The Equal Justice Society joined a number of organizations in signing a letter in support of a California bill that would give school districts the tools necessary to keep kids in school.
The bill is AB 2489, introduced by Calif. Assemblymember Kevin McCarty and sponsored by Restorative Schools Vision Project (RSVP).
This historic legislation would empower school districts wishing to implement Restorative Justice (RJ) and Social Emotional Learning on their K-12 campuses. These positive practices have been proven to help build healthy, productive school communities and offer educators a much needed alternative to harsh punishments.
All across America, “zero tolerance” punishment is being replaced by Restorative Justice and other proven approaches to conflict that do not disproportionately penalize students of color, foster youth, Native American children, English learners, LGBTQ students, and others.
Instead of burying these young scholars and their teachers under harmful zero tolerance policies, schools are poised to become communities of learning, respect, creativity, and growth. This bill provides California educators needed support to understand and implement RJ best practices
Data from the United States Department of Education proves that black students are suspended from school at more than three times the rates of their white peers. This shameful bias and disparity has created what is called “the school-to-prison pipeline.” Suspended students are more likely to drop out of school, and even a single suspension triples the likelihood that the student will be engaged with the juvenile justice system within a year.
These civil rights violations caused the U.S. Department of Justice and the U.S. Department of Education to issue new guidelines for school districts to reduce and replace their reliance on punitive school discipline policies. “Equality in education is one of the most pressing civil rights issues of our time. To help close the achievement gap, we must use alternatives to school discipline policies such as restorative justice, to keep our kids in the classroom so they can succeed,” said Assemblymember Kevin McCarty.
Restorative Justice responds to deeper challenges that school communities face in the 21st century. Schools practicing RJ use a range of community building, preventative, and responsive practices that respectfully engage students to move from being part of the problem to being part of the solution.

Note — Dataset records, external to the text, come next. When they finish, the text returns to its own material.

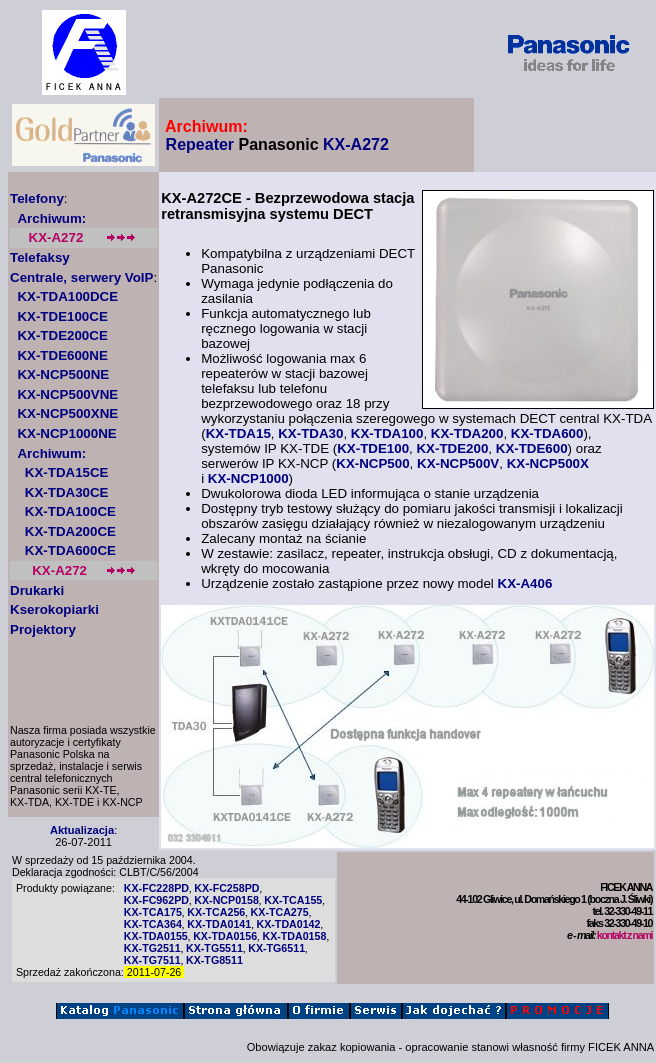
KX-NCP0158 (226, 900)
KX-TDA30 (310, 433)
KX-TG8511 (214, 960)
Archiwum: (51, 218)
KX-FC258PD (226, 888)
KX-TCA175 (153, 912)
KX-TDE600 (532, 448)
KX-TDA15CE (67, 472)
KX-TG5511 (214, 948)
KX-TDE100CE (62, 316)
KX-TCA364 (153, 924)
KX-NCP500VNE (67, 394)
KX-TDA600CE (70, 550)
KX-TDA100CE (70, 511)
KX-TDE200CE (62, 335)
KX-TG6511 (276, 948)
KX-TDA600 (547, 433)
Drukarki (37, 590)
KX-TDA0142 (289, 924)
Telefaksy (40, 257)
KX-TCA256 (216, 912)
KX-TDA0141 (219, 924)
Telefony (37, 198)
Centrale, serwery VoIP (81, 277)
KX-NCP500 (372, 463)
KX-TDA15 (238, 433)
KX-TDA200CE (70, 531)
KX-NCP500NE (63, 374)
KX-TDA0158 (294, 936)
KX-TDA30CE (67, 492)
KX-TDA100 (387, 433)
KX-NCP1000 (248, 478)
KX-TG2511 (152, 948)
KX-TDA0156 (225, 936)
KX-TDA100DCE (67, 296)
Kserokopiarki (54, 609)
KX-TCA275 (280, 912)
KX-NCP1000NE (66, 433)
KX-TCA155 (293, 900)
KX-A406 (525, 583)
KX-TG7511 (152, 960)
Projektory (43, 629)
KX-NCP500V (458, 463)
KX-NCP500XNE (67, 413)
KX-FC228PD (156, 888)
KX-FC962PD (156, 900)
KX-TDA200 (467, 433)
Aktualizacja (82, 830)
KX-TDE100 (373, 448)
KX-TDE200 (452, 448)
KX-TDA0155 (156, 936)
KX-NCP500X (548, 463)
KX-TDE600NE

Children at all levels learn with their teachers how to repair harm and build community using classroom “circles”. Students and teachers actually sit in a circle and have open conversations. They get to know one another and build common bonds, learn from each other and become more invested in their shared success. RJ works to address the underlying causes for behavioral and truancy issues, and aims to engage students in a process whereby they gain insight and learn from their mistakes.
“Kids who are chronically absent, truant or face repeated punishment from schools need more help not less,” said RSVP President Stella Connell Levy. “Many of these kids come from homes and communities where trauma, stress, and violence are their reality. Zero tolerance policies do absolutely nothing to offer the compassionate support needed to address the underlying issues for disruptive behavior.”

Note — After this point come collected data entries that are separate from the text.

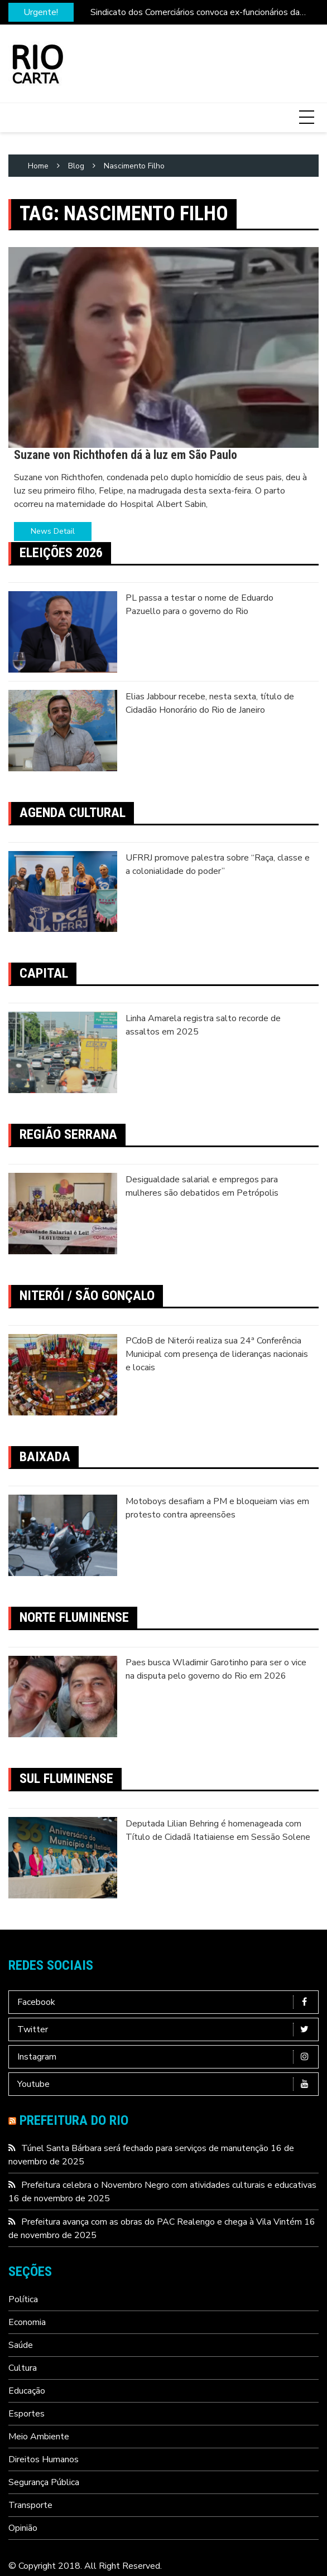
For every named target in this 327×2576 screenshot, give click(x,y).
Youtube (166, 2084)
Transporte (30, 2505)
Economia (27, 2322)
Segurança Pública (43, 2482)
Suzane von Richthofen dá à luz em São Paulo (125, 455)
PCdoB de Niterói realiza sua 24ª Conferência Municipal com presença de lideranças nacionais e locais (217, 1354)
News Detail (53, 531)
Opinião (22, 2528)
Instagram (166, 2056)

AB 2489 empowers youth the opportunity to explore how disruptive actions impact their learning experience and that of their peers. They are encouraged to take action to repair the harm, and make the changes necessary to prevent harmful behaviors in the future.

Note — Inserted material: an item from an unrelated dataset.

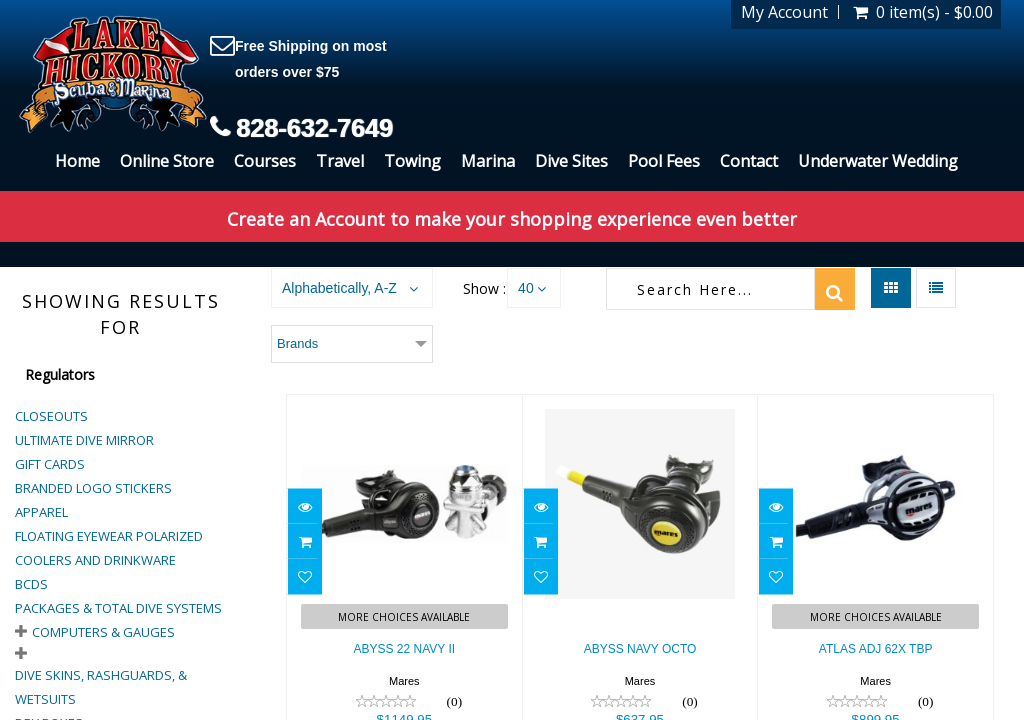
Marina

RSVP is a California nonprofit dedicated to ending the school-to-prison pipeline by changing the discipline paradigm from zero tolerance punishment to Restorative Justice. RSVP was founded as a response to the crisis in public school education brought about by the disproportionate impact of suspensions and expulsions on students of color, students with disabilities, LGBTQ youth, and other marginalized groups.
“This bill is a historic achievement for the movement to disrupt the-school-to-prison pipeline,” said RSVP Executive Director Ali Cooper. “California students deserve a pathway through the schoolhouse not the jail house.”